The partition options are:

| partition | o3   | o2   | o1   | o0     |
| --------- | --   | --   | --   | --     |
| 000       | A7A6 | A5A4 | A3A2 | A1A0   |
| 001       | A5A4 | A3A2 | A1A0 | A1A0   |
| 010       | A3A2 | A1A0 | A3A2 | A1A0   |
| 011       | A3A2 | A1A0 | A1A0 | A1A0   |
| 100       | A1A0 | A5A4 | A3A2 | A1A0   |
| 101       | A1A0 | A3A2 | A1A0 | A1A0   |
| 110       | A1A0 | A1A0 | A3A2 | A1A0   |
| 111       | A1A0 | A1A0 | A1A0 | A1A0   |

When the partitions are all open (1x) only the bits that will fit across
the whole of the target are copied.  In this example, B is 8 bits so only
8 bits of A are copied.

When the partitions are all closed (4x SIMD) each partition of B is
2 bits wide, therefore only the *first two* bits of A are copied into
*each* of the four 2-bit partitions in B.

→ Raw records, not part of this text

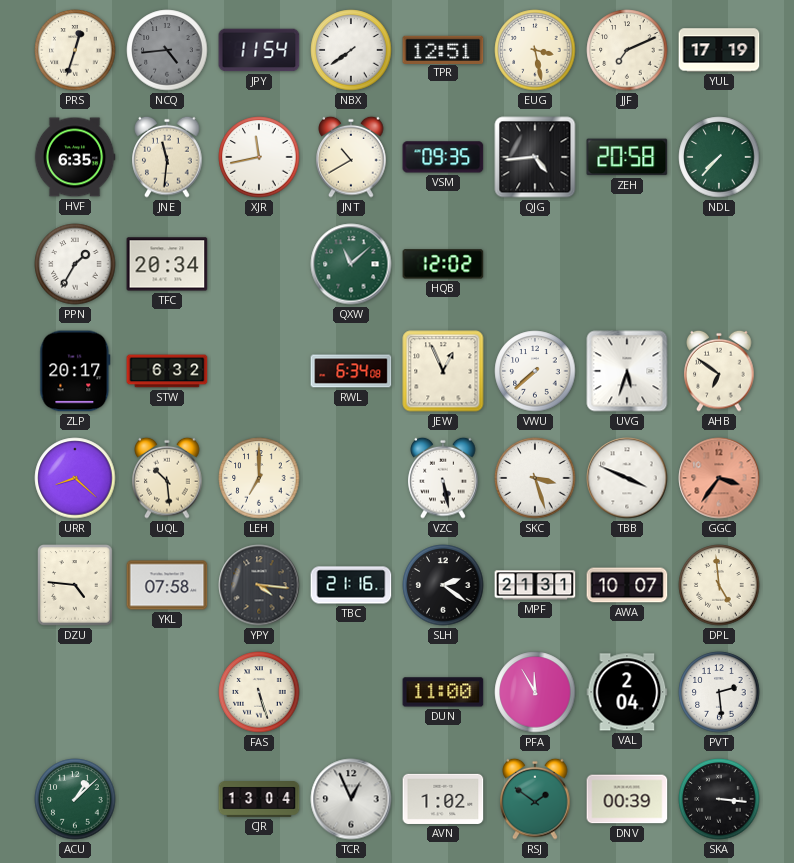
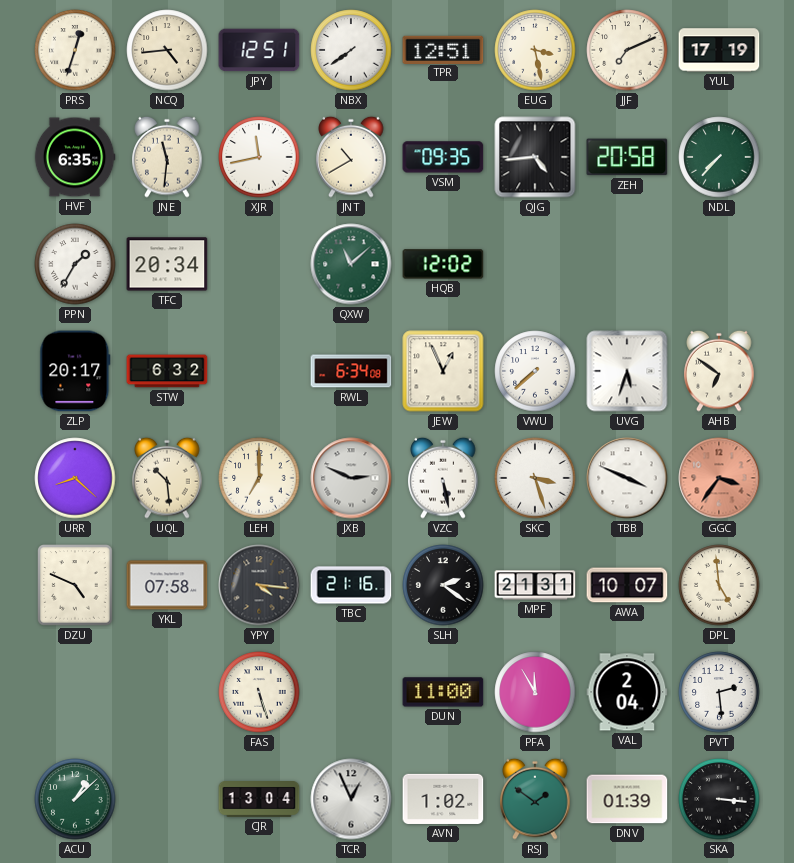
NCQ dial: grey -> cream
JPY: 11:54 -> 12:51
JXB: none -> 2:49
DZU: 4:46 -> 4:49
DNV: 00:39 -> 01:39
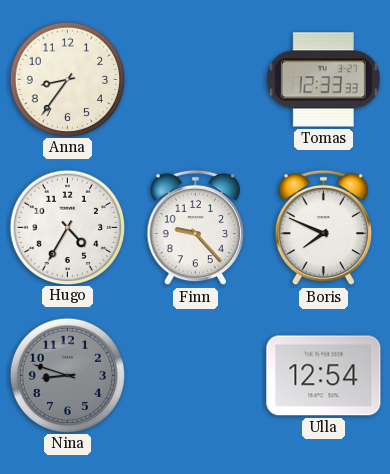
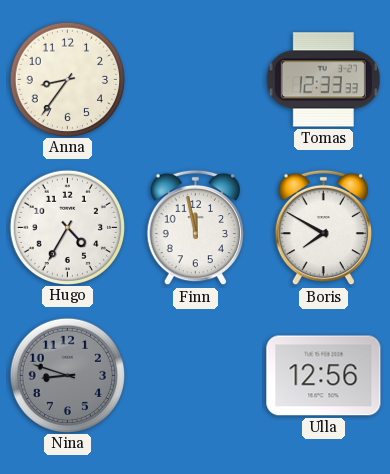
Finn: 9:23 -> 11:58
Boris: 7:49 -> 7:50
Ulla: 12:54 -> 12:56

For the case where A is shorter than B output, sign or zero
extension is required. Here we assume A is 8 bits, B is 16.
This is similar to the parallel case except A is repeated
(broadcast) across all of B.


| partition | o3         | o2         | o1         | o0         |
| --------- | --         | --         | --         | --         |
| 000       | [A7A7A7A7] | [A7A7A7A7] | A7A6A5A4   | A3A2A1A0   |
| 001       | [A7A7A7A7] | A7A6A5A4   | A3A2A1A0   | A3A2A1A0   |
| 010       | A7A6A5A4   | A3A2A1A0   | A7A6A5A4   | A3A2A1A0   |
| 011       | A7A6A5A4   | A3A2A1A0   | A3A2A1A0   | A3A2A1A0   |
| 100       | A3A2A1A0   | [A7A7A7A7] | A7A6A5A4   | A3A2A1A0   |
| 101       | A3A2A1A0   | A7A6A5A4   | A3A2A1A0   | A3A2A1A0   |
| 110       | A3A2A1A0   | A3A2A1A0   | A7A6A5A4   | A3A2A1A0   |
| 111       | A3A2A1A0   | A3A2A1A0   | A3A2A1A0   | A3A2A1A0   |

Note how when the entire partition set is open (1x 16-bit output)
that all of A is copied out, and either zero or sign extended
in the top half of the output.  At the other extreme is the
4x 4-bit output partitions, which have four copies of A, truncated
from the first 4 bits of A.

Unlike the parallel case, A is not itself partitioned, so is copied
over as much as is possible.  In some cases such as `1x 4-bit, 1x 12-bit`
(partition mask = `0b100`, above) when copying the 8-bit scalar source
into the highest part of B (o3) it is truncated to 4 bis (because
each partition of B is only 4 bits) but for copying to the 12-bit partition
(o2-o1-00) the 8-bit scalar source, A, will need sign or zero extending.